Estava eu conversando hoje com uma amiga, sobre as coisas que a gente faz, e a crise dos 20 anos – aquela fase que se quer tudo, fazer tudo, aprender tudo, sem nos agarrarmos em quase nada específico por não priorizar nada. Eu acabei lembrando de uma cena de Up, que foi a que me fez fazer este post, considerando que já faz um bom tempo que vi o longa.  Carl Fredricksen lamenta não ter dado a Ellie, sua esposa, uma grande aventura da qual sonhavam desde crianças: viajar para a América do Sul, desbravar o mundo, conhecer coisas novas.

Uma das cenas mais emocionantes de Up, é quando Fredricksen, já quase no final da animação, acaba foleando um livro que até então era destinado para colocar as fotos e aventuras que o casal faria se tivesse ido para a América do Sul. E então, ele acaba encontrando dezenas de fotos de ambos, construindo a casa, casando, e enfim, detalhes simples do dia a dia, que acabaram fazendo todo o sentido. A Pixar é fodástica não somente por saber fazer uma piada, saber fazer um enredo, mas principalmente por tocar lá no fundo da gente, por razões que embora seja pessoal de cada um, é também um sentimento quase hunanime, porque muitos passaram pela mesma coisa. Um exemplo claro disso é a nostálgica infância que Toy Story desperta em praticamente todo o mundo.

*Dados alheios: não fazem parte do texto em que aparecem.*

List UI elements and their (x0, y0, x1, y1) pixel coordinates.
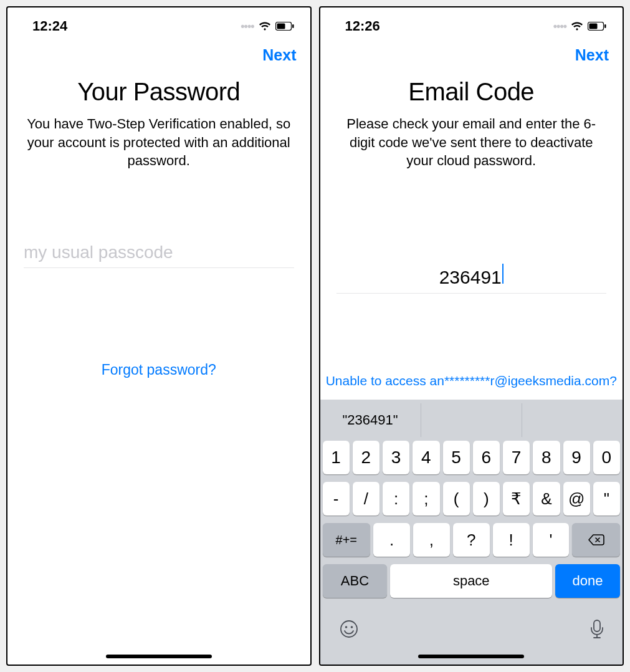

Fredricksen, que nunca teve filho pois ele e sua esposa não podiam, acaba esbarrando com um gordinho escoteiro – Russel, que por sua vez, não tem atenção fraterna com ninguém específico até então. Com Russel, o Sr. Fredricksen volta a ser criança, faz a grande tal aventura com aquele que posteriormente considerou como um filho. E Ellie, apesar de morrer logo no ínicio da história, onde nos mostra um flashback gostosíssimo de ver (e que rende o maior chororô, mais do que qualquer final de outra animação) mostra através daquele álbum que também teve sua aventura e que ela pode também olhar pra trás e dizer que valeu a pena.

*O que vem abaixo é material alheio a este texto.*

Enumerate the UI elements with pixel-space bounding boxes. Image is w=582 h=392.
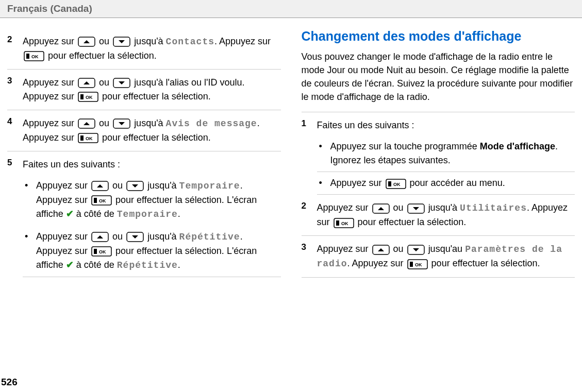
bullet-marker: • [23, 230, 36, 272]
ok-button-icon: OK [407, 259, 428, 269]
up-arrow-icon [78, 78, 95, 88]
svg-rect-31 [336, 220, 339, 226]
step-body: Faites un des suivants : • Appuyez sur o… [23, 158, 281, 277]
text: pour effectuer la sélection. [48, 50, 157, 61]
step-body: Appuyez sur ou jusqu'à Avis de message. … [23, 116, 281, 145]
up-arrow-icon [372, 245, 390, 255]
text: jusqu'au [428, 244, 465, 254]
bullet-marker: • [317, 176, 330, 190]
text: Appuyez sur [23, 36, 77, 46]
svg-rect-18 [94, 198, 97, 203]
mono-text: Temporaire [117, 209, 178, 219]
mono-text: Avis de message [166, 118, 257, 129]
text: jusqu'à [134, 118, 165, 128]
header-text: Français (Canada) [7, 3, 92, 14]
svg-text:OK: OK [86, 95, 93, 100]
mono-text: Répétitive [179, 232, 240, 242]
text: à côté de [76, 209, 117, 219]
down-arrow-icon [113, 78, 130, 88]
page-header: Français (Canada) [0, 0, 582, 18]
left-column: 2 Appuyez sur ou jusqu'à Contacts. Appuy… [7, 28, 281, 283]
text: jusqu'à [147, 231, 179, 242]
text: à côté de [76, 260, 117, 270]
text: pour effectuer la sélection. [102, 91, 211, 101]
down-arrow-icon [407, 203, 425, 214]
down-arrow-icon [113, 37, 130, 47]
text: pour effectuer la sélection. [358, 217, 467, 227]
svg-rect-36 [410, 262, 413, 267]
text: Appuyez sur [330, 178, 385, 188]
bold-text: Mode d'affichage [480, 141, 555, 151]
text: Appuyez sur [23, 77, 77, 88]
step-body: Appuyez sur ou jusqu'à l'alias ou l'ID v… [23, 76, 281, 104]
step-4: 4 Appuyez sur ou jusqu'à Avis de message… [7, 110, 281, 151]
mono-text: Répétitive [117, 260, 178, 270]
text: pour accéder au menu. [410, 178, 505, 188]
up-arrow-icon [372, 203, 390, 214]
section-title: Changement des modes d'affichage [302, 28, 575, 44]
svg-text:OK: OK [415, 262, 422, 267]
step-number: 2 [302, 201, 317, 229]
ok-button-icon: OK [78, 92, 98, 102]
svg-text:OK: OK [99, 198, 106, 203]
step-body: Appuyez sur ou jusqu'à Contacts. Appuyez… [23, 35, 281, 63]
bullet-item: • Appuyez sur OK pour accéder au menu. [317, 172, 575, 195]
bullet-marker: • [317, 140, 330, 167]
ok-button-icon: OK [91, 246, 112, 257]
bullet-item: • Appuyez sur la touche programmée Mode … [317, 135, 575, 172]
step-2-right: 2 Appuyez sur ou jusqu'à Utilitaires. Ap… [302, 195, 575, 236]
step-intro: Faites un des suivants : [23, 158, 281, 172]
ok-button-icon: OK [78, 133, 98, 143]
section-intro: Vous pouvez changer le mode d'affichage … [302, 50, 575, 104]
text: ou [393, 244, 406, 254]
text: Appuyez sur [23, 118, 77, 128]
text: ou [99, 118, 112, 128]
page-content: 2 Appuyez sur ou jusqu'à Contacts. Appuy… [0, 18, 582, 283]
mono-text: Utilitaires [460, 203, 527, 213]
text: pour effectuer la sélection. [102, 132, 211, 143]
text: Appuyez sur la touche programmée [330, 141, 480, 151]
right-column: Changement des modes d'affichage Vous po… [302, 28, 575, 283]
text: ou [112, 231, 125, 242]
svg-text:OK: OK [393, 182, 401, 187]
down-arrow-icon [407, 245, 425, 255]
ok-button-icon: OK [386, 179, 406, 189]
text: ou [99, 77, 112, 88]
svg-rect-3 [26, 54, 29, 59]
bullet-item: • Appuyez sur ou jusqu'à Temporaire. App… [23, 175, 281, 226]
bullet-item: • Appuyez sur ou jusqu'à Répétitive. App… [23, 226, 281, 277]
ok-button-icon: OK [91, 195, 112, 206]
text: pour effectuer la sélection. [431, 258, 540, 268]
down-arrow-icon [113, 118, 130, 129]
svg-rect-8 [80, 94, 84, 99]
text: . [178, 209, 180, 219]
text: . Appuyez sur [214, 36, 271, 46]
text: . [178, 260, 180, 270]
ok-button-icon: OK [24, 51, 44, 61]
text: ou [112, 180, 125, 191]
text: jusqu'à [428, 202, 460, 213]
bullet-marker: • [23, 179, 36, 221]
svg-text:OK: OK [341, 221, 348, 226]
bullet-body: Appuyez sur OK pour accéder au menu. [330, 176, 575, 190]
step-body: Faites un des suivants : • Appuyez sur l… [317, 118, 575, 195]
step-number: 3 [302, 242, 317, 271]
step-number: 3 [7, 76, 23, 104]
up-arrow-icon [78, 118, 95, 129]
up-arrow-icon [91, 181, 109, 191]
down-arrow-icon [126, 232, 144, 242]
text: . Appuyez sur [347, 258, 406, 268]
step-2: 2 Appuyez sur ou jusqu'à Contacts. Appuy… [7, 28, 281, 70]
step-number: 2 [7, 35, 23, 63]
step-body: Appuyez sur ou jusqu'au Paramètres de la… [317, 242, 575, 271]
ok-button-icon: OK [334, 218, 354, 228]
svg-rect-26 [388, 181, 391, 186]
step-3: 3 Appuyez sur ou jusqu'à l'alias ou l'ID… [7, 70, 281, 110]
text: Appuyez sur [317, 202, 371, 213]
svg-text:OK: OK [31, 54, 39, 59]
check-icon: ✔ [66, 207, 74, 221]
step-number: 1 [302, 118, 317, 195]
svg-text:OK: OK [99, 249, 106, 254]
step-intro: Faites un des suivants : [317, 118, 575, 132]
bullet-body: Appuyez sur ou jusqu'à Répétitive. Appuy… [36, 230, 281, 272]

O que Up sempre me passa é exatamente isso: Apesar da crise que temos do que fazer para que nossas vidas possam valer a pena, a história e aventura de cada um é única, e até mesmo nas coisas simples da vida temos algo belo, uma relíquia que faz fecharmos o livro concluindo que não havia nada a mais especial do que aquilo para ser escrito.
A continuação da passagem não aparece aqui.